Digitt berada di market yang sangat terdampak dengan revolusi digital. Banyak pesaing baru masuk yang menawarkan produk dengan harga yang lebih rendah. Untuk merespon seluruh tantangan itu, Digitt meluncurkan produk baru, memperkuat layanan untuk mendukung produk baru, melakukan reorganisasi bisnis, bahkan meluncurkan re-branding dan memperkuat tim sales untuk meningkatkan penjualan.
Semua upaya ini keliatannya sudah benar kan? Tapi sayang angka berbicara lain. Hal ini tidak menolong Digitt.
Bisa tebak faktor penyebab utama kegagalan Digitt?
Kegagalan Manajemen melihat depresiasi dari SDM mereka sendiri – “depreciation in the value of its human capital” – dan mengantisipasinya. SDM Digitt ketinggalan dalam knowledge, skills, dan expertise yang dibutuhkan untuk bersaing dalam market yang bertransformasi cepat secara digital. Dengan kondisi SDM seperti itu, produk yang diluncurkan pun bisa dibilang ketinggalan.

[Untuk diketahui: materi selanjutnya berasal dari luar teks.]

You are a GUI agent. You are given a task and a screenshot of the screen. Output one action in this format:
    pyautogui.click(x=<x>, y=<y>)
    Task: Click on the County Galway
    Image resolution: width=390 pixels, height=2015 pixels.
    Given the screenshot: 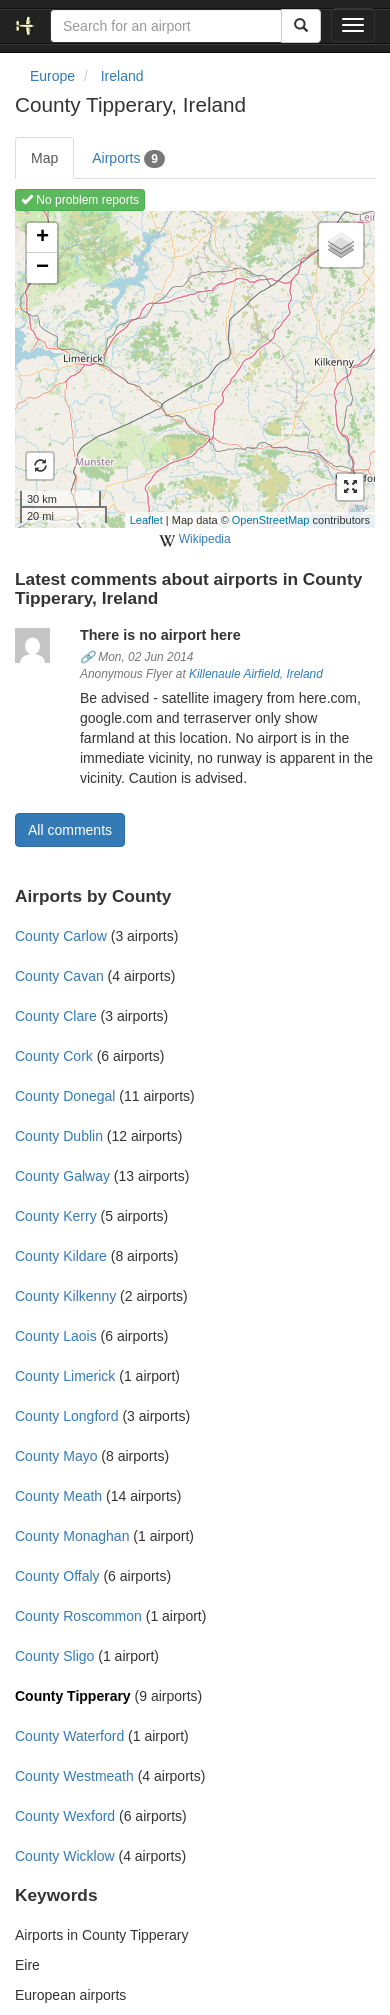 What is the action you would take?
    pyautogui.click(x=62, y=1176)
    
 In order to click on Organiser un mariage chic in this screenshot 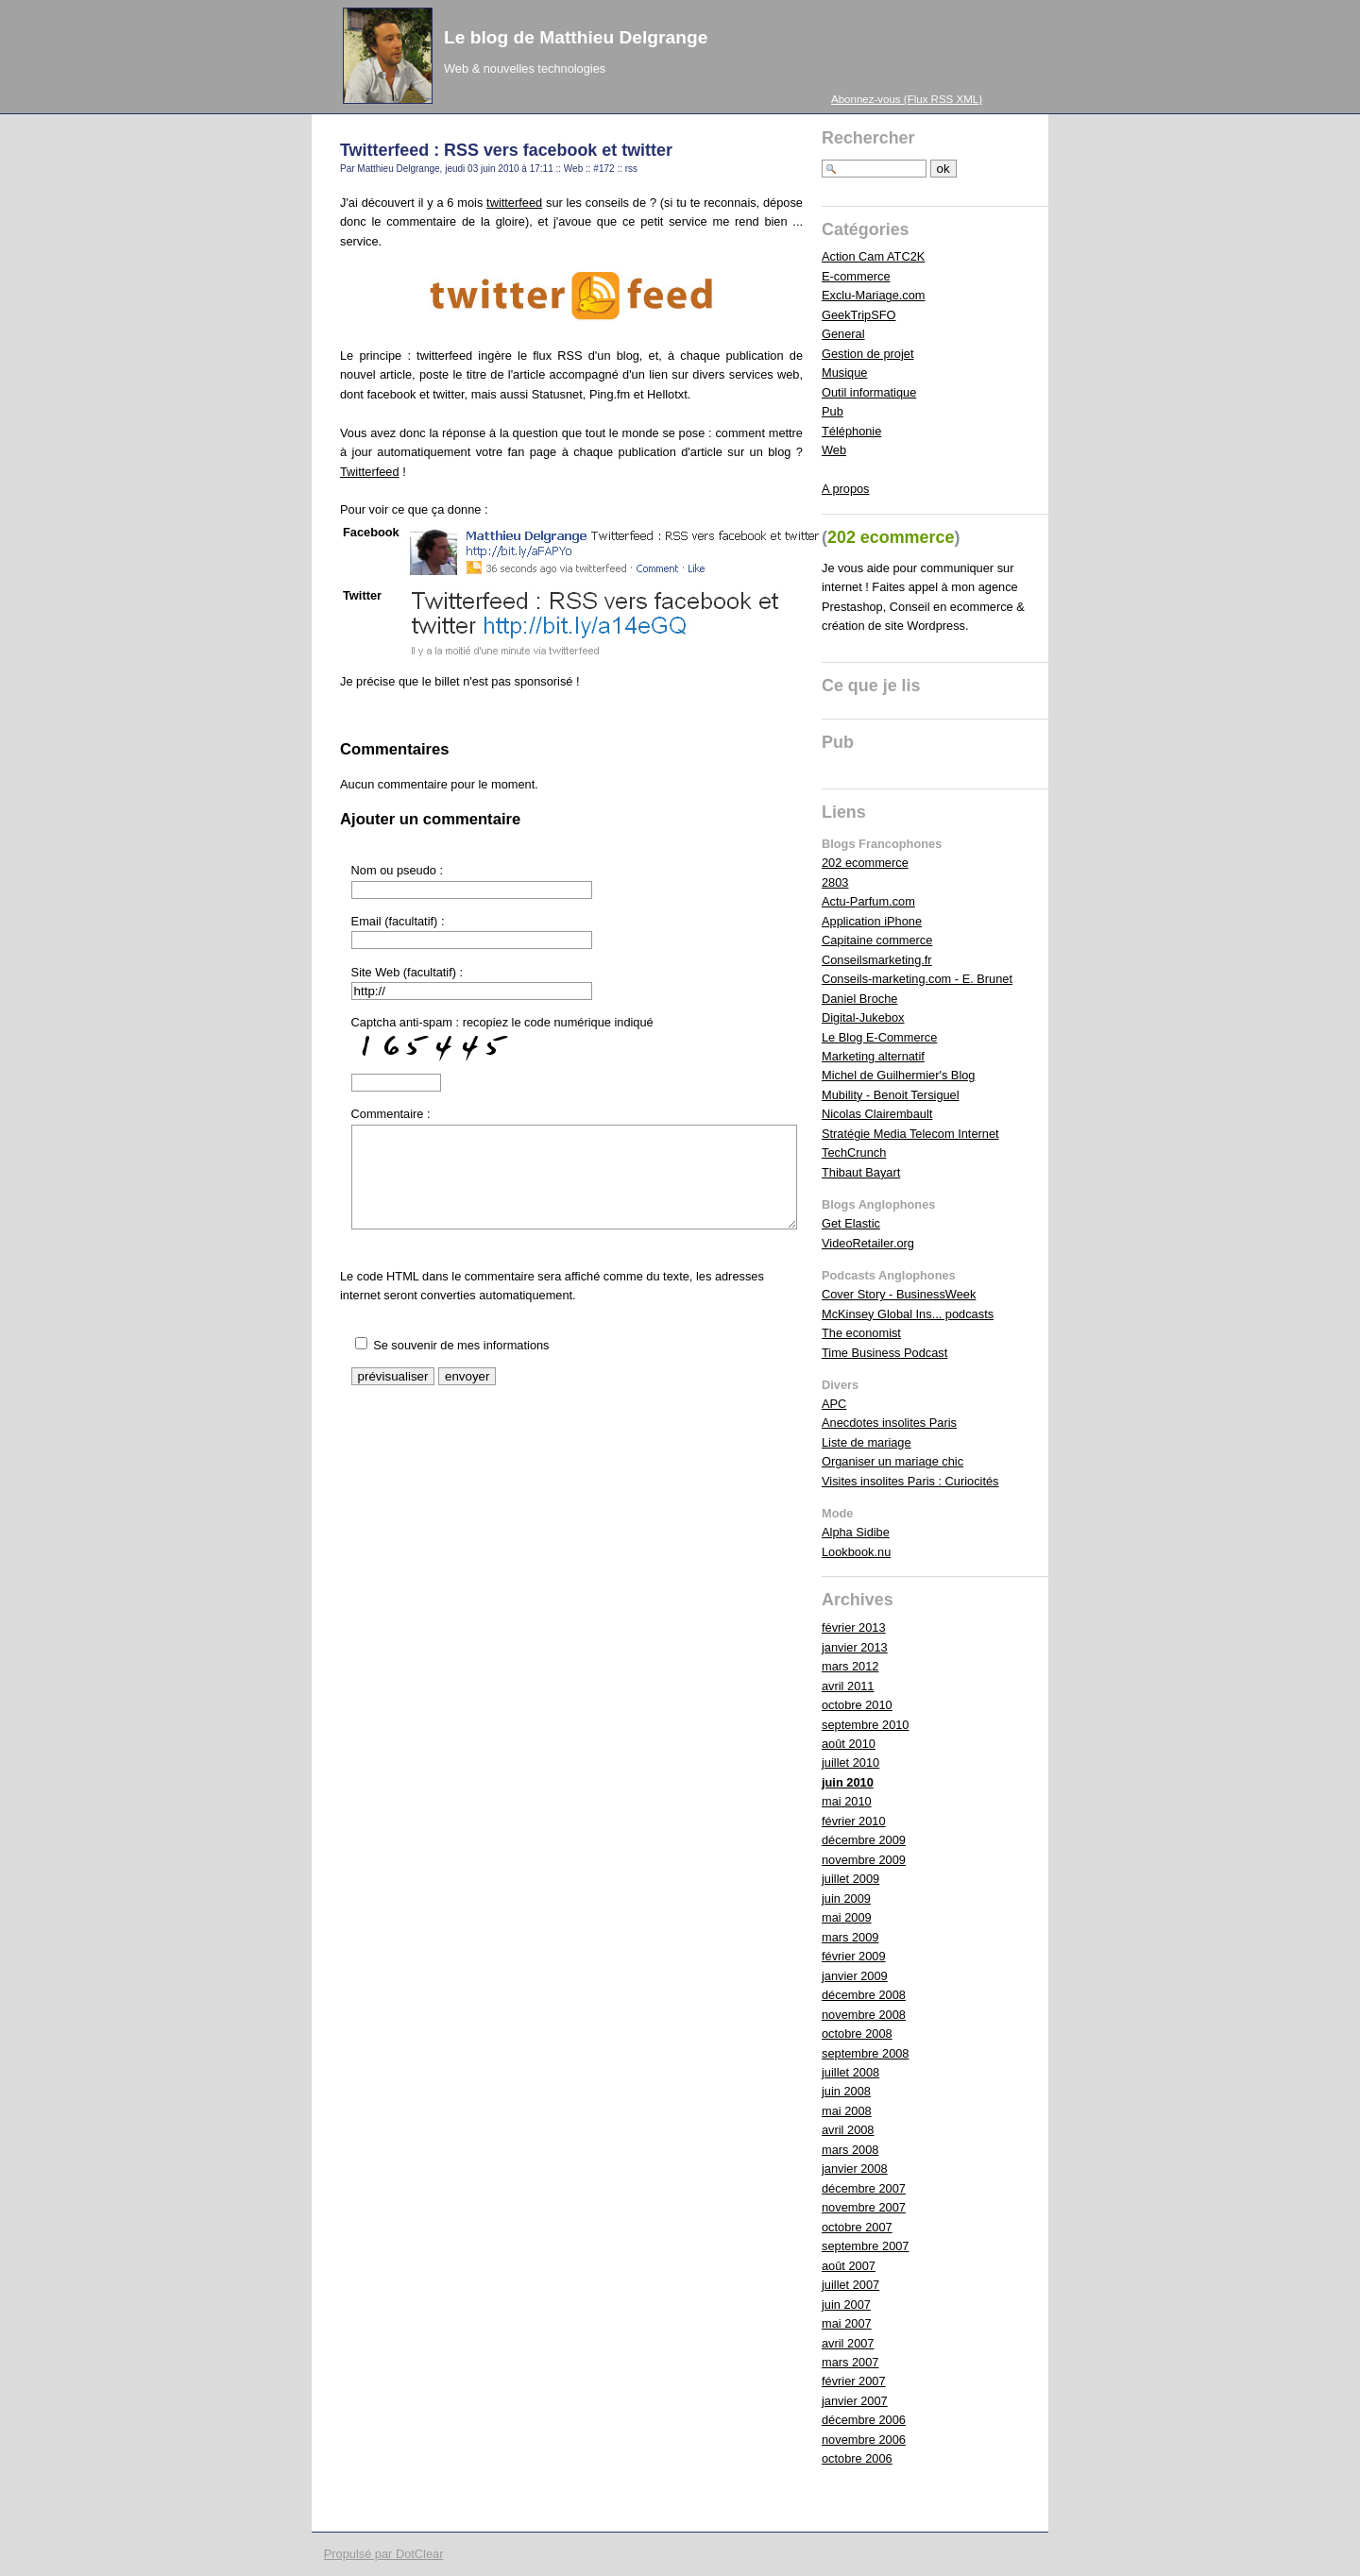 , I will do `click(892, 1461)`.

Pekerja tidak update dengan teknologi baru, tidak ada strategi pengembangan pegawai, kemudian diperparah dengan sistem reward dan performance management yang terus membiarkan hal ini terjadi dan membutakan bahwa sebenernya SDM Digitt sudah ketinggalan daripada mereka yang ada di luar sana. Ketika hal ini terjadi, Tim Manajemen Risiko Digitt sama sekali tidak ngeh dan tidak siap dalam menghadapi ini.
Ketika organisasi meluncurkan strategi organisasi, kebanyakan berfokus pada proses bisnis, finance, IT, marketing, tapi lupa dengan SDM-nya seakan-akan SDM akan secara ajaib “ngikut sendiri” dengan perubahan itu.
Dari cerita ini, yuk tengok lagi kondisi SDM di organisasi kita. Tengok lagi risiko SDM, implikasi kalau hal tersebut terjadi di dunia seperti sekarang ini, dan mitigasinya. Hal ini mungkin bisa jadi penentu hidup mati-nya organisasi
*daftar risiko yang organisasi mungkin akan hadapi, digunakan mengidentifikasi, menilai, dan mengelola risiko hingga ke tingkat yang dapat diterima melalui proses peninjauan dan pembaruan.